Before I give a straight answer to this, I want to introduce a somewhat abstract model of a computer and its workings. This model, which was invented by A. M. Turing, is easy to visualize and is susceptible to rigorous mathematical analysis. Most of the theory of computation is based upon it. As it turns out, the model is quite general enough for our purposes.
A Turing machine  is a very simple idealized computer. It consists of a small central processing unit with a memory of only a few bits---what is technically known as a "finite-state automaton," since it only has a finite number of different internal memory states. The CPU can read or write binary digits on an infinite computer tape as it moves back and forth according to its own very simple, hard-wired rules. This single tape serves as the Turing machine's input, program, bulk memory, output, and perhaps "garbage" storage. (We can imagine modified Turing machines with more than one tape, but one is all that is really necessary.)
Figure 1: A Turing machine.
Remarkably, it turns out that this extremely simplified computing device is capable of doing any possible computation. More precisely, there is a class of Turing machines called universal Turing machines (UTMs for short) which are capable of simulating the action of any digital computer. If you have a program that runs on your computer, then I can come up with software for my universal Turing machine that lets it simulate your machine and thus run your program. Any computation that can be done on any digital computer can also be done---given enough time and tape---on a UTM. This means, among other things, that all UTMs are roughly equivalent. There is always a simulation program of finite, fixed length that allows UTM-143, say, to run any program designed for UTM-26, and another such simulation program for UTM-26 to run programs designed for UTM-143. Let us stipulate that we have chosen one particular UTM to make use of. Since any other computer we might want to use can if necessary be simulated by our UTM, there should be no problem.
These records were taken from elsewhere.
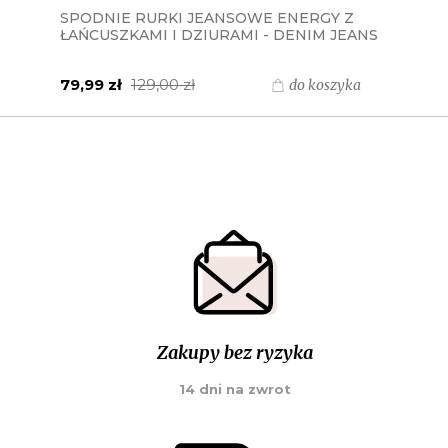
SPODNIE RURKI JEANSOWE ENERGY Z
ŁAŃCUSZKAMI I DZIURAMI - DENIM JEANS
79,99 zł
129,00 zł
do koszyka
Zakupy bez ryzyka
14 dni na zwrot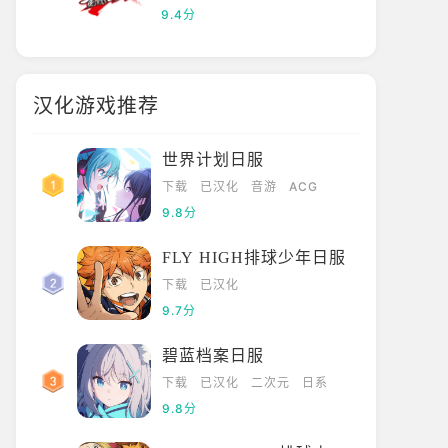
9.4分
汉化游戏推荐
世界计划日服
下载
已汉化
音游
ACG
9.8分
FLY HIGH排球少年日服
下载
已汉化
9.7分
碧蓝档案日服
下载
已汉化
二次元
日系
9.8分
Suppose s is a binary string, that is, a long (but finite) sequence of 1s and 0s. Some examples might be
A = 011011011011011011011011011011...
B = 01010011100001011000011010110010...
C = 0100011011000001010011100101110111...
(The ... indicates that each string is considerably longer than shown.) The length in bits of the string s is denoted |s|.
For a particular string s, we ask the following question: What programs on our UTM have the string s as their output? In other words, which programs will eventually write the string s on the tape and then stop? Let P(s) be the set of programs on the UTM which do this. There is always at least one program that is in P(s); it looks something like
where the string s = 0100101...110010. (Actually, of course, the program is itself a binary string written in the "machine language" of the UTM, not in the high-level language shown above. This is only a schematic of the actual program.) There are many other programs in P(s)---infinitely many, in fact. There are programs that do lots of complicated calculations whose result is s. There are programs which do lots of irrelevent stuff, then print out s in the manner above. There is no limit to how stupidly and inefficiently the programs in P(s) can do their job.
On the other hand, there is a limit to how cleverly and efficiently the programs can do their job. There must be a shortest program in P(s), which we will call s*. (If there are many shortest programs, so much the better; we can choose any of them to be s* .) s* is shortest program that will eventually print out s and then stop. It is not necessarily the fastest program that would do this. s* might contain lots of nested loops, perhaps, and take a very long time to run, while the brute-force "print s" program suggested above would run very quickly. But s* is the shortest set of instructions for the UTM that enables it to construct the sequence s. Thus, in some sense s* is the shortest description of the string s for the computer UTM.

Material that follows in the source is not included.